[Opening Data section]

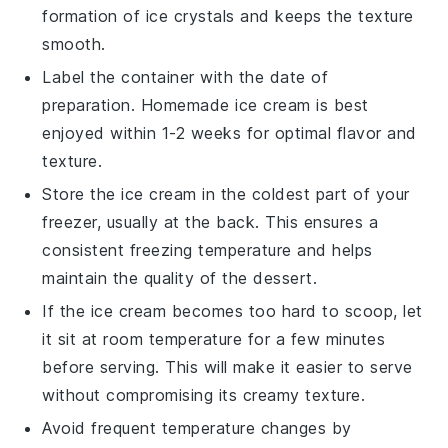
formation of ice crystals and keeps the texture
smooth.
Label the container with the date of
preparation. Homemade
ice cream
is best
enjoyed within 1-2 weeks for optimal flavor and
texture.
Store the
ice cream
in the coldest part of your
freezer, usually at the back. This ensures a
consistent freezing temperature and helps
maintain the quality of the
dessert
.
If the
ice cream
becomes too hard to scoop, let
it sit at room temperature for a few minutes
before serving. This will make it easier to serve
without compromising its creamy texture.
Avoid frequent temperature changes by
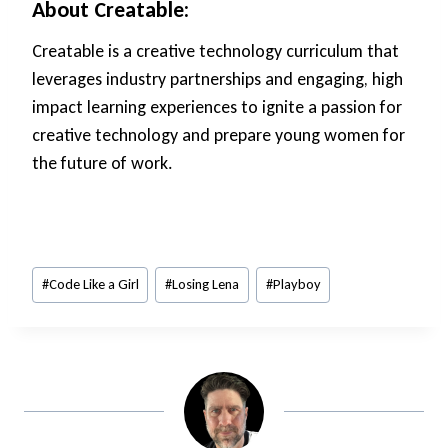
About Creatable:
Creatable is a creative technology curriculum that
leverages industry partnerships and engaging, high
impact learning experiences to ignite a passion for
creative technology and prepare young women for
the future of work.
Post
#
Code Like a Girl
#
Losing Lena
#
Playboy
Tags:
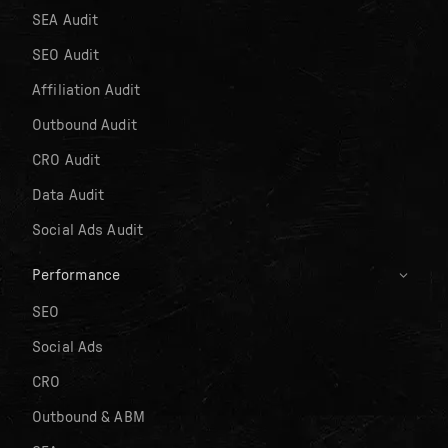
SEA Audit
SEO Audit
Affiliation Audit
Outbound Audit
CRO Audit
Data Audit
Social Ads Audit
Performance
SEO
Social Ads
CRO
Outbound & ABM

[Closing Data section]
[Opening Data section]

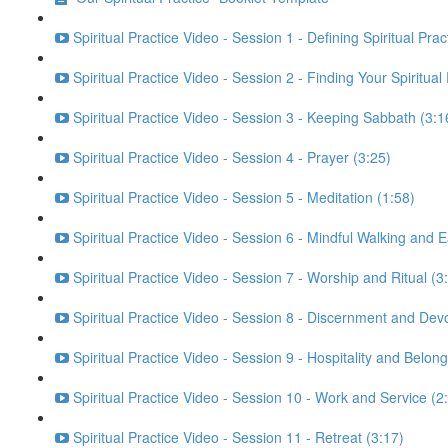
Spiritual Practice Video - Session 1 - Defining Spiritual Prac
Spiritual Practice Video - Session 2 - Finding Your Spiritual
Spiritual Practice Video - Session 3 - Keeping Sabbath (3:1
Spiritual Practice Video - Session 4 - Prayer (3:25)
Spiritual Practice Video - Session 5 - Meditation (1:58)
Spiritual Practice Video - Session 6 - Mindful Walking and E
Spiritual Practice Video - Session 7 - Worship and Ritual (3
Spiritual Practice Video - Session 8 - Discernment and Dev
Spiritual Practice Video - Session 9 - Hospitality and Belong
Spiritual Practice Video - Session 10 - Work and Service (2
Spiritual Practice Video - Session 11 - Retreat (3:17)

[Closing Data section]
[Opening Data section]

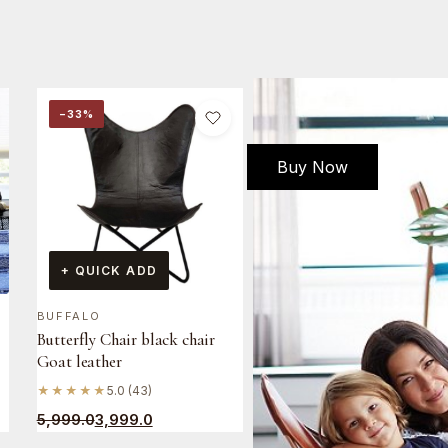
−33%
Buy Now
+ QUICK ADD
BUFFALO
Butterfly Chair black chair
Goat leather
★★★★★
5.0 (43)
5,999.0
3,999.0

[Closing Data section]

> _Aim of the exercise_
What you write out is the stretch of entries from the line containing "the future of work." to the line containing "Outbound & ABM", word for word, with both end lines and no pictures.

> _Solution_
the future of work.
Post
#
Code Like a Girl
#
Losing Lena
#
Playboy
Tags:
SEA Audit
SEO Audit
Affiliation Audit
Outbound Audit
CRO Audit
Data Audit
Social Ads Audit
Performance
SEO
Social Ads
CRO
Outbound & ABM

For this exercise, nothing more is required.